Communities everywhere are looking for ways to strengthen their economic competitiveness and to do so in less wasteful and more sustainable ways. Placemaking and branding are sometimes considered too ephemeral to be a development strategy, yet, they are very cost effective. Given the importance of retaining and attracting talent, placemaking can be the centerpiece that helps coordinate and give other development tools coherence.

What is Sustainable Placemaking

Local leaders should think about placemaking as a process of facilitating the collective private initiatives of businesses and residents in each neighborhood. This may seem counter to the common notion that placemaking is a way of making your community more attractive to those fickle and footloose creatives. We believe that the sustainable success of every community will come from those who are already there and those who may want to join them in raising families and building local businesses. So the primary goal of placemaking is to do things that make the community better for those already there.

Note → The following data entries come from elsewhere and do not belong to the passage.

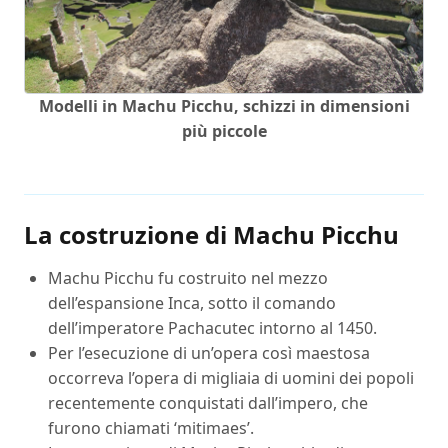
Modelli in Machu Picchu, schizzi in dimensioni
più piccole
La costruzione di Machu Picchu
Machu Picchu fu costruito nel mezzo
dell’espansione Inca, sotto il comando
dell’imperatore Pachacutec intorno al 1450.
Per l’esecuzione di un’opera così maestosa
occorreva l’opera di migliaia di uomini dei popoli
recentemente conquistati dall’impero, che
furono chiamati ‘mitimaes’.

Placemaking and branding isn’t about turning a community into something it is not. It is about helping communities make the most of what they have, nurturing a shared vision that attracts local private interests to make their unique contributions. The community will experiment and generate businesses to meet the needs of the local neighborhoods. Some will fail, but others will survive and over time the business community will be fine-tuned to the needs of local and visiting customers.

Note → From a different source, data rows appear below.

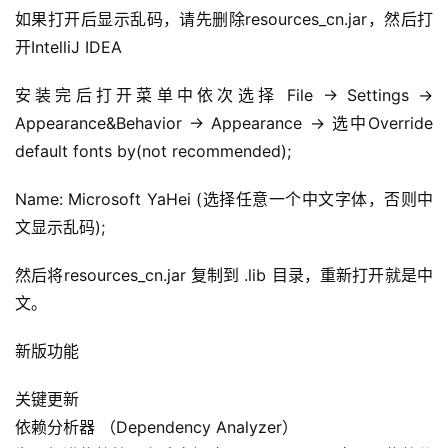
如果打开后显示乱码，请先删除resources_cn.jar，然后打
开IntelliJ IDEA
安装完后打开菜单中依次选择 File -> Settings -> 
Appearance&Behavior -> Appearance -> 选中Override 
default fonts by(not recommended);
Name: Microsoft YaHei (选择任意一个中文字体，否则中
文显示乱码);
然后将resources_cn.jar 复制到 .lib 目录，重新打开就是中
文。
新版功能
关键更新
依赖分析器 （Dependency Analyzer）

Placemaking is important to making our cities and towns more sustainable because it increases the power of local businesses and residents to succeed in ways that reinforce local assets and nurture uniquely appropriate ventures to each community. These kinds of neighborhoods will have a much easier time satisfying their needs with locally grown businesses employing local residents.

The private sector does most of the placemaking. Local government can still help coordinate, reform regulations and provide small scale incentives that help guide private efforts in ways that multiply the impact. We recommend a bottom-up approach where local leaders engage the community to encourage competitive experimentation. These experiments can take a variety of forms, but they share a few things in common. First, they are the idea of residents and businesses, not outside consultants. Second, they should be small scale.

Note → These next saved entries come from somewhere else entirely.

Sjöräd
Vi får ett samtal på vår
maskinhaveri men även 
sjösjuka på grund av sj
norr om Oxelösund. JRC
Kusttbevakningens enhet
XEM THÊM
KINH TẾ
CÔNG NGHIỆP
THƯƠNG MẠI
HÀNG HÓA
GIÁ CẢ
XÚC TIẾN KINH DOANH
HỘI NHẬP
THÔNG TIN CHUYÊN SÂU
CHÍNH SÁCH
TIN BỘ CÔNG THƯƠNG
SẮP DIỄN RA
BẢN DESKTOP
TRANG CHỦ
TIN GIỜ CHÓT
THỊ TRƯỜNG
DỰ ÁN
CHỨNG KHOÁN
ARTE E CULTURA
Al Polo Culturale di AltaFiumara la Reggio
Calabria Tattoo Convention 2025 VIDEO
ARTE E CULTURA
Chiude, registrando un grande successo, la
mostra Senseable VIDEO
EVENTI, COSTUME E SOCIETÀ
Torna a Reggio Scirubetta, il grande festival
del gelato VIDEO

Placemaking only works at a fine-grained level. Generally, the place is somewhere that can be explored on foot. This reinforces people’s perception of the area as a place. It is hard to create a sense of place if you have to drive from venue to venue. Cities and larger districts can be supported by branding efforts. Branding can help communicate the assets of a place, but is secondary to place making. We always recommend that when working on a placemaking effort that the stakeholders actually walk it. They should also watch how others walk it.

Two Placemaking Tactics

Once you have engaged your community, it is okay to give them some broad parameters or concepts if they have trouble identifying some immediate initiatives. Two options include improving local connectivity and events.

Building connections helps local residents take advantage of existing assets. Most neighborhoods have separated land uses. In many cases, however, these land uses are nearby. Yet, they lack the physical infrastructure that would permit households and businesses to more easily access each other. There are often relatively low-cost ways to lower the barriers to connecting uses. This can increase value for residents and businesses. Ask what connections the community thinks would be most valuable. You can also observe pedestrian patterns to see where people are trying to overcome a failed public infrastructure. The presence of dirt paths along roadways or through abandoned parcels is a clear sign that pedestrians are trying to make connections. Painting crosswalks and other visual ques that let drivers know the route is used by pedestrians improves safety. Where low-cost interventions improve connectivity, and increase use, in the next round, the community may decide to reinforce these links with more permanent fixes like better signage, lighting and sidewalks.

Placemaking can be facilitated by regular events. Events can help build social capital in a community. These need not be extravagant. Indeed, they should start small with little cost. Gather the stakeholders and ask what they would like to do. With a small budget, several experiments can be tried by different interests in the neighborhood. The successful ones can be singled out for additional support. In every case, however, these programs will be more sustainable if they grow organically. Planning a first time, major blow-out event is a good way to build excitement that is hard to maintain the following year. Financial sustainability is also hard to maintain when you start with a big budget in year one.

Placemaking strategies are focused on helping a neighborhood identify its strengths and opportunities and make the most of its assets. Every neighborhood is unique and they will vary in their successes. Regardless of its potential, every neighborhood can become a sustainable, identifiable place. This gives its residents a sense of pride and makes a net contribution to the social, economic and fiscal sustainability of its home city.